Les complotistes tentent de s’emparer de la lutte contre la pédocriminalité    

Avec la récente polémique déclenchée sur le plateau de Cyril Hanouna à propos de l’Adrénochrome on constate que de nombreux récits complotistes n’hésitent pas à utiliser ou à déformer les violences commises sur des mineurs.

Au sein de la sphère complotiste circulent en effet de nombreux récits mettant en scène des disparitions massives d’enfants, des trafics sexuels de mineurs ou encore des sacrifices rituels. L’ethnologue Véronique Campion-Vincent parle de figure de « l’enfant-proie ». Si la pédocriminalité est bien une réalité, la complosphère détourne ces drames et évoque des réseaux puissants qui maniganceraient des exploitations d’enfants kidnappés. On peut citer à titre d’exemple la mouvance conspirationniste QAnon qui est persuadée de l’existence d’un réseau mondial de trafic sexuel d’enfants dirigé par des « élites pédosatanistes ».

Dans l’histoire, ces accusations sont souvent le fruit de la littérature antisémite. Aujourd’hui ces récits se basent sur les nombreux faits divers à propos d’enfants disparus. « L’enfant-taupe » enfermé dans des lieux souterrains et qu’il faudrait délivrer est devenu un élément central de nombreuses doctrines complotistes. Si bien qu’un fait divers comme l’éruption d’un volcan est alors interprété comme une tentative de libération de ces enfants retenus.

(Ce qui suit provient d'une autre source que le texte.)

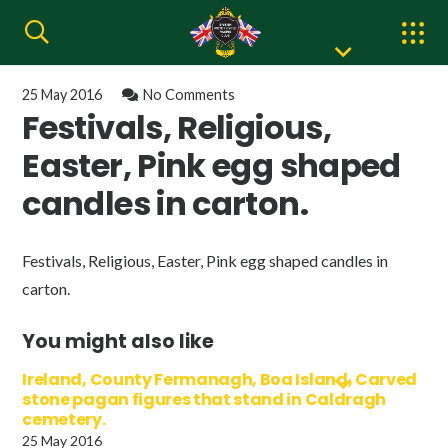
25 May 2016
No Comments
Festivals, Religious,
Easter, Pink egg shaped
candles in carton.
Festivals, Religious, Easter, Pink egg shaped candles in
carton.
You might also like
Ireland, County Fermanagh, Boa Island, Carved
stone pagan figures that stand in Caldragh
cemetery.
25 May 2016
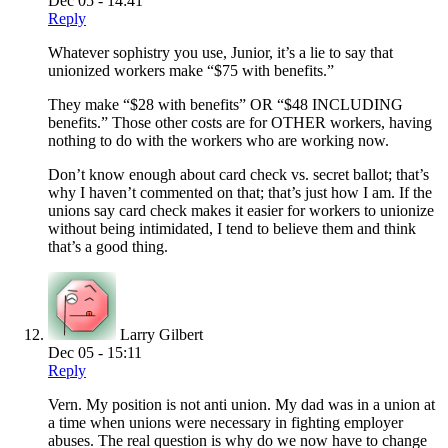
Dec 05 - 14:41
Reply
Whatever sophistry you use, Junior, it’s a lie to say that
unionized workers make “$75 with benefits.”
They make “$28 with benefits” OR “$48 INCLUDING
benefits.” Those other costs are for OTHER workers, having
nothing to do with the workers who are working now.
Don’t know enough about card check vs. secret ballot; that’s
why I haven’t commented on that; that’s just how I am. If the
unions say card check makes it easier for workers to unionize
without being intimidated, I tend to believe them and think
that’s a good thing.
Larry Gilbert
Dec 05 - 15:11
Reply
Vern. My position is not anti union. My dad was in a union at
a time when unions were necessary in fighting employer
abuses. The real question is why do we now have to change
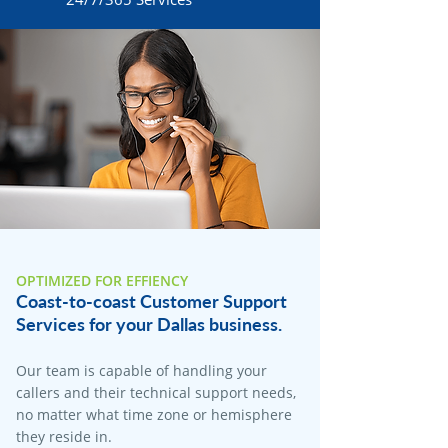
OPTIMIZED FOR EFFIENCY
Coast-to-coast Customer Support
Services for your Dallas business.
Our team is capable of handling your
callers and their technical support needs,
no matter what time zone or hemisphere
they reside in.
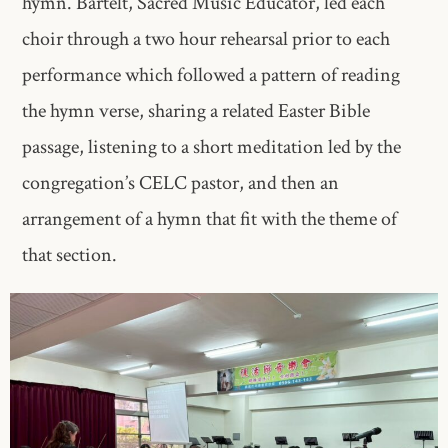
hymn. Bartelt, Sacred Music Educator, led each
choir through a two hour rehearsal prior to each
performance which followed a pattern of reading
the hymn verse, sharing a related Easter Bible
passage, listening to a short meditation led by the
congregation’s CELC pastor, and then an
arrangement of a hymn that fit with the theme of
that section.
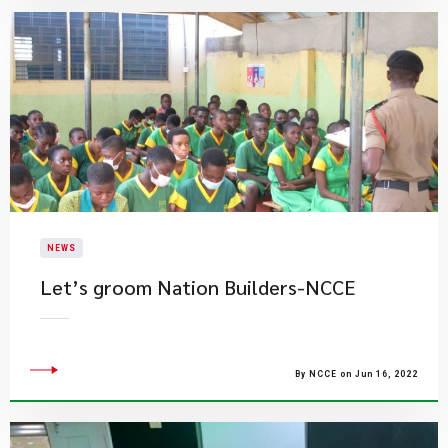
NEWS
Let’s groom Nation Builders-NCCE
By NCCE on Jun 16, 2022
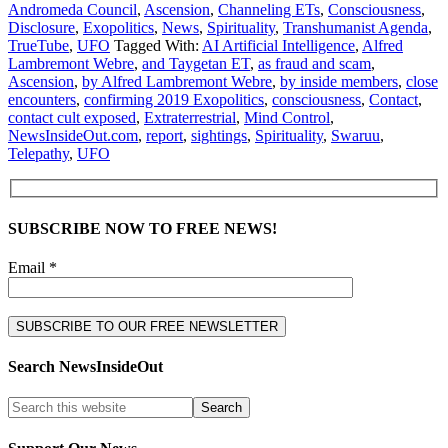
Andromeda Council
,
Ascension
,
Channeling ETs
,
Consciousness
,
Disclosure
,
Exopolitics
,
News
,
Spirituality
,
Transhumanist Agenda
,
TrueTube
,
UFO
Tagged With:
AI Artificial Intelligence
,
Alfred
Lambremont Webre
,
and Taygetan ET
,
as fraud and scam
,
Ascension
,
by Alfred Lambremont Webre
,
by inside members
,
close
encounters
,
confirming 2019 Exopolitics
,
consciousness
,
Contact
,
contact cult exposed
,
Extraterrestrial
,
Mind Control
,
NewsInsideOut.com
,
report
,
sightings
,
Spirituality
,
Swaruu
,
Telepathy
,
UFO
SUBSCRIBE NOW TO FREE NEWS!
Email *
Search NewsInsideOut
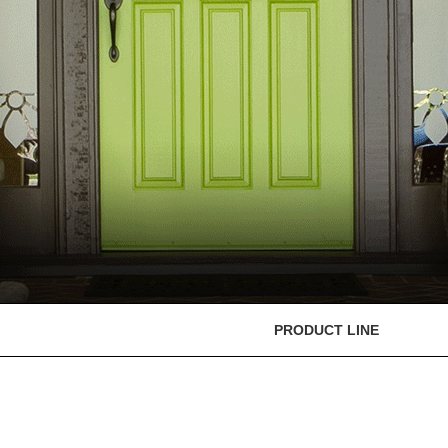
PRODUCT LINE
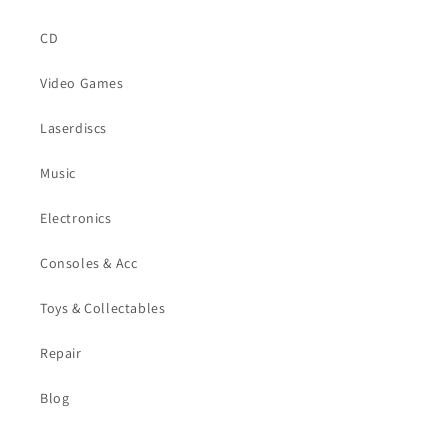
CD
Video Games
Laserdiscs
Music
Electronics
Consoles & Acc
Toys & Collectables
Repair
Blog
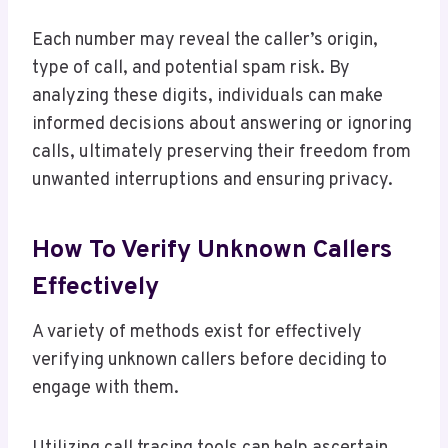
Each number may reveal the caller’s origin,
type of call, and potential spam risk. By
analyzing these digits, individuals can make
informed decisions about answering or ignoring
calls, ultimately preserving their freedom from
unwanted interruptions and ensuring privacy.
How To Verify Unknown Callers
Effectively
A variety of methods exist for effectively
verifying unknown callers before deciding to
engage with them.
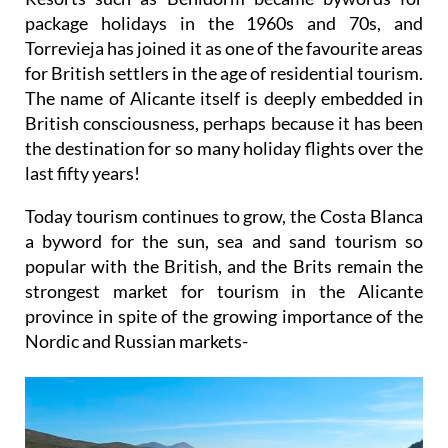
package holidays in the 1960s and 70s, and
Torrevieja has joined it as one of the favourite areas
for British settlers in the age of residential tourism.
The name of Alicante itself is deeply embedded in
British consciousness, perhaps because it has been
the destination for so many holiday flights over the
last fifty years!
Today tourism continues to grow, the Costa Blanca
a byword for the sun, sea and sand tourism so
popular with the British, and the Brits remain the
strongest market for tourism in the Alicante
province in spite of the growing importance of the
Nordic and Russian markets-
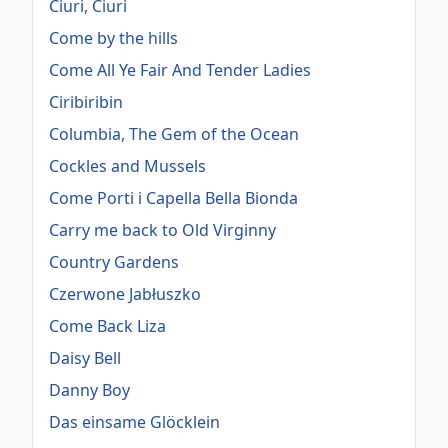
Ciuri, Ciuri
Come by the hills
Come All Ye Fair And Tender Ladies
Ciribiribin
Columbia, The Gem of the Ocean
Cockles and Mussels
Come Porti i Capella Bella Bionda
Carry me back to Old Virginny
Country Gardens
Czerwone Jabłuszko
Come Back Liza
Daisy Bell
Danny Boy
Das einsame Glöcklein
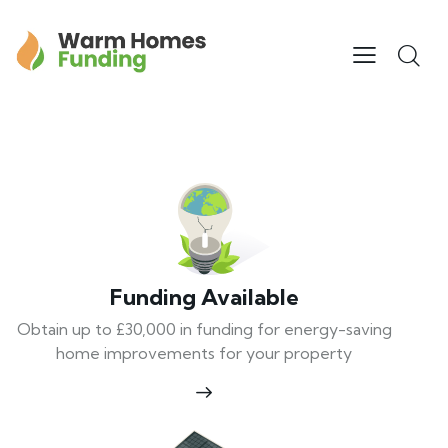
Funding Available
Obtain up to £30,000 in funding for energy-saving
home improvements for your property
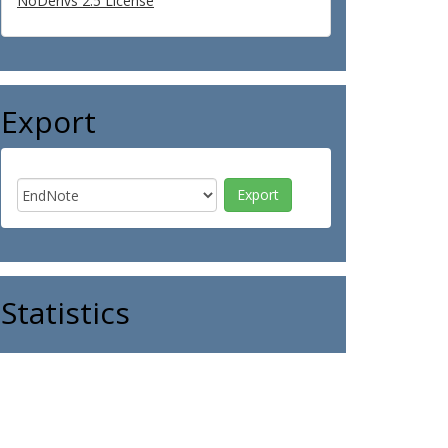
NoDerivs 2.5 License
Export
Statistics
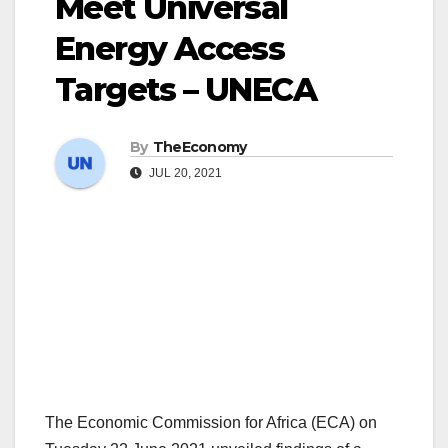
Meet Universal
Energy Access
Targets – UNECA
By
TheEconomy
JUL 20, 2021
The Economic Commission for Africa (ECA) on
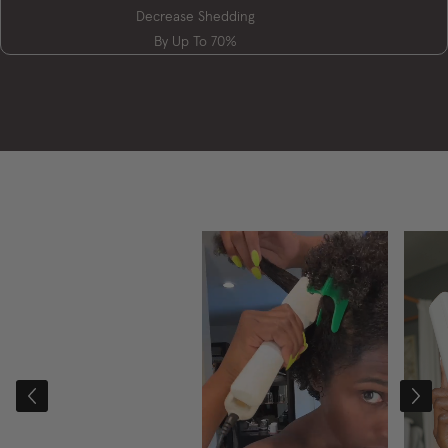
Decrease Shedding
By Up To 70%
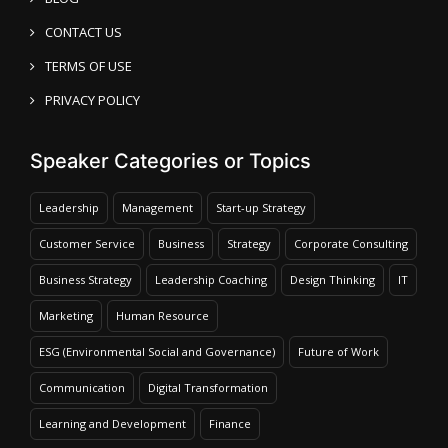
CONTACT US
TERMS OF USE
PRIVACY POLICY
Speaker Categories or Topics
Leadership
Management
Start-up Strategy
Customer Service
Business
Strategy
Corporate Consulting
Business Strategy
Leadership Coaching
Design Thinking
IT
Marketing
Human Resource
ESG (Environmental Social and Governance)
Future of Work
Communication
Digital Transformation
Learning and Development
Finance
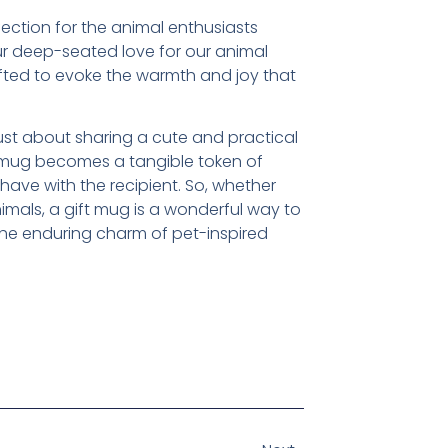
ection for the animal enthusiasts
ur deep-seated love for our animal
ted to evoke the warmth and joy that
ust about sharing a cute and practical
en mug becomes a tangible token of
ve with the recipient. So, whether
nimals, a gift mug is a wonderful way to
the enduring charm of pet-inspired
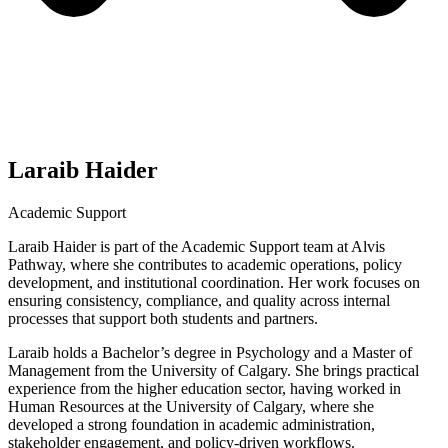
Laraib Haider
Academic Support
Laraib Haider is part of the Academic Support team at Alvis
Pathway, where she contributes to academic operations, policy
development, and institutional coordination. Her work focuses on
ensuring consistency, compliance, and quality across internal
processes that support both students and partners.
Laraib holds a Bachelor’s degree in Psychology and a Master of
Management from the University of Calgary. She brings practical
experience from the higher education sector, having worked in
Human Resources at the University of Calgary, where she
developed a strong foundation in academic administration,
stakeholder engagement, and policy-driven workflows.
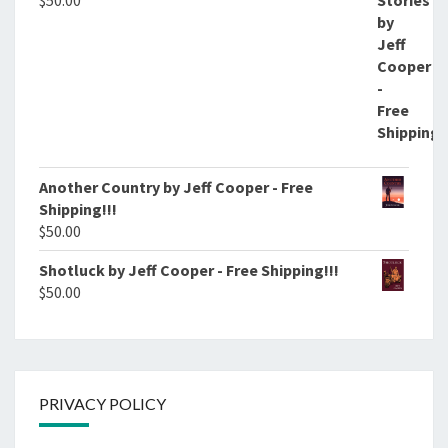
$
50.00
Another Country by Jeff Cooper - Free
Shipping!!!
$
50.00
Shotluck by Jeff Cooper - Free Shipping!!!
$
50.00
PRIVACY POLICY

Les associations œuvrant dans la lutte contre la pédocriminalité se retrouvent parasitées par ces individus et ces discours complotistes. Le chercheur canadien Marc-André Argentino a identifié « 114 groupes qui se présentent comme en lutte contre les trafics d’enfants mais sont de fait dominés par des contenus QAnon ». Les associations déplorent que les complotistes renvoient une image erronée, fantasmée et caricaturée de la pédocriminalité qui serait le fait de puissants dirigeants pédosatanistes. Les chiffres montrent pourtant que dans 94% des cas les auteurs d’agression sexuelle font partie du cercle familial de la victime.

Pour Sebastien Dieguez, ces théories servent surtout à diaboliser les adversaires désignés et moins à lutter contre la pédocriminalité. Il constate que ces récits pédocriminels présentent des intérêts pour la communauté complotiste comme d’attirer plus de femmes et apparaître comme des héros.